I think this is bad for the long-term interests of clients; the industry must recognise that it must adjust to a lower fee environment as part of restoring investors’ trust. The 1990s saw cost-income ratios go from 50% or so to figures that were in the 70% or so range and this became the norm.
I’ve been in this job for ten years and I’ve been consistently wrong that performance fees would become more widespread and that fees generally would go down. But I still haven’t seen good arguments against wider adoption of performance fees.
Some people complained about the application of the investment bank rules on remuneration to asset managers. But we were all happy to be paid the same as investment bankers when things were good, so we can’t be that surprised.
That said, the constraints on bonuses in investment banks are a problem for us as a business because they have encouraged us to expand our fixed salary base. It makes it much harder to connect pay to profits and investment returns, the model that had helped the industry adjust to cycles in profitability. This will be much harder now.
The only real threat on the regulatory landscape is FATCA in the US. If that is not significantly changed, it will have a massive impact on international investing by drawing a dividing line between US-domiciled investors and the rest. Given the more pessimistic growth outlook in the US, a change here is likely.

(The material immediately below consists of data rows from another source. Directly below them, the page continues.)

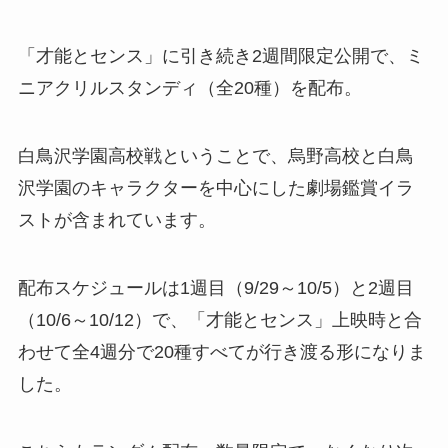
「才能とセンス」に引き続き2週間限定公開で、ミ
ニアクリルスタンディ（全20種）を配布​。
白鳥沢学園高校戦ということで、烏野高校と白鳥
沢学園のキャラクターを中心にした劇場鑑賞イラ
ストが含まれています。
配布スケジュールは1週目（9/29～10/5）と2週目
（10/6～10/12）で​、「才能とセンス」上映時と合
わせて全4週分で20種すべてが行き渡る形になりま
した。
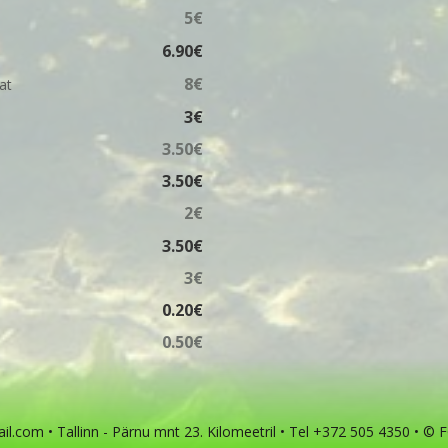
5€
6.90€
8€
lat
3€
3.50€
3.50€
2€
3.50€
3€
0.20€
0.50€
mail.com • Tallinn - Pärnu mnt 23. Kilomeetril • Tel +372 505 4350 •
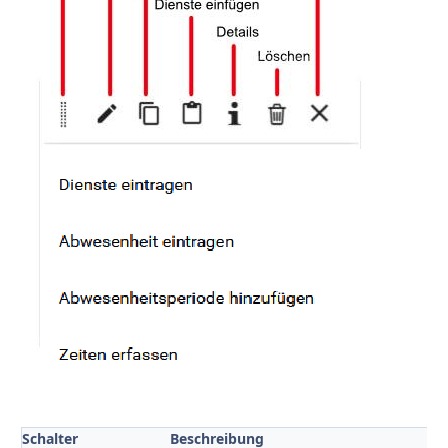
Schalter
Beschreibung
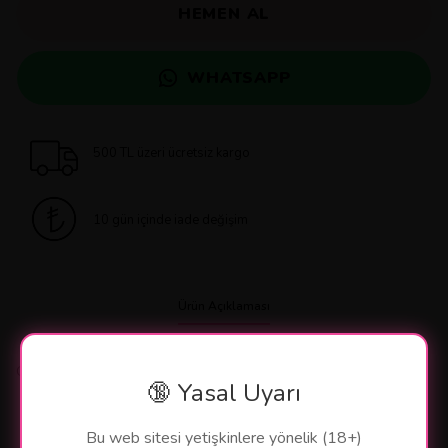
HEMEN AL
WHATSAPP
500 TL üzeri ücretsiz kargo
10 gün içinde iade değişim
Ürün Açıklaması
Otantik Taşlı Zilli Göğüs Ucu Klipsi Nipple Clamps
🔞 Yasal Uyarı
Bu web sitesi yetişkinlere yönelik (18+)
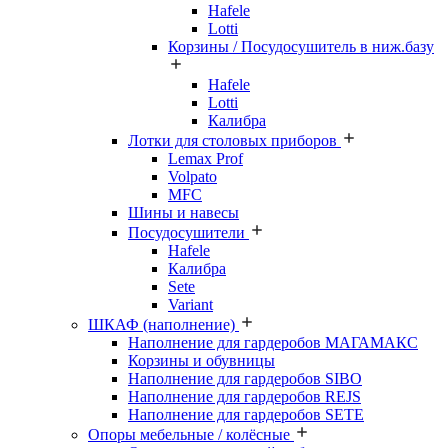
Hafele
Lotti
Корзины / Посудосушитель в ниж.базу
Hafele
Lotti
Калибра
Лотки для столовых приборов
Lemax Prof
Volpato
MFC
Шины и навесы
Посудосушители
Hafele
Калибра
Sete
Variant
ШКАФ (наполнение)
Наполнение для гардеробов МАГАМАКС
Корзины и обувницы
Наполнение для гардеробов SIBO
Наполнение для гардеробов REJS
Наполнение для гардеробов SETE
Опоры мебельные / колёсные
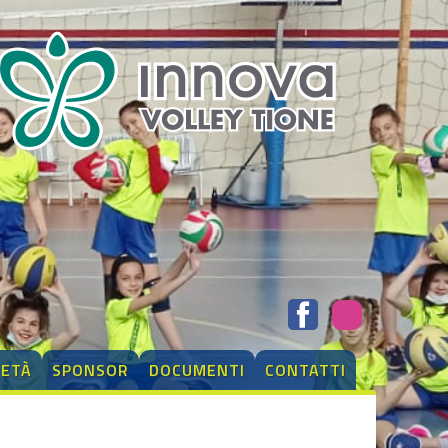
IETÀ
SPONSOR
DOCUMENTI
CONTATTI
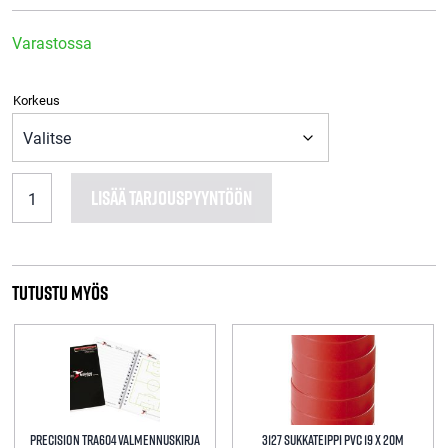
Varastossa
Korkeus
TR596
LISÄÄ TARJOUSPYYNTÖÖN
Precision
koordinaatioaita
6
kpl
määrä
Tutustu myös
Precision tra604 Valmennuskirja
3127 Sukkateippi PVC 19 X 20M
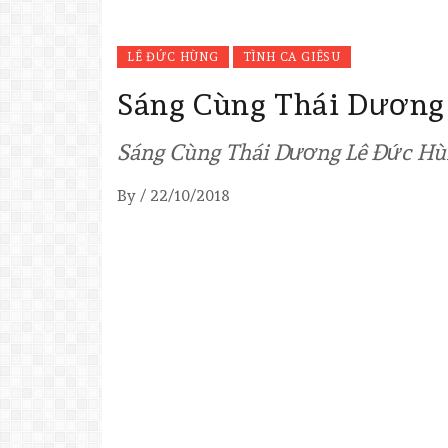
LÊ ĐỨC HÙNG
TÌNH CA GIÊSU
Sáng Cùng Thái Dương
Sáng Cùng Thái Dương Lê Đức Hùn
By
/
22/10/2018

The same deteriorating economic outlook means that we may have some moderation of the prospective capital requirement regime in the UK. In general, though, I’m not kept awake by regulatory reform; I think there will be moderation.
For us the Volcker rule is not a big issue, either; we’ve just started our second infrastructure fund and we will put in $60m rather than the $100m we would have allocated before the change; this isn’t a big problem for us.
When it comes to emerging markets, the way you interact with the regulator has to be very different
But in developing markets it’s much more about keeping the regulator informed so that they understand what you’re doing and there are no surprises – it’s more of a mutual education. It’s also very personalised; you need to work hard to build a relationship with those running the regulatory bodies because the regulation is often heavily influenced by these individuals.
I think we can expect to see continued growth in ETFs. As large numbers of people retire, they will want to manage their own money more. They know that much of it comes down to asset allocation; they’ll lock a certain amount of their assets up in ETFs. It’s true that as a convenient means of managing both strategic and tactical asset allocation, passive managers took a knock during the crisis because high volatility increased their trading fees
But it’s been especially hard for active managers: especially in the US, the growth of high frequency and momentum trading has made it hard for value managers to outperform. I think there is still a long way for the share of passive funds and ETFs as a proportion of total assets under management in the industry to grow – intuitively it feels like 40% or so might be a stable share of the market.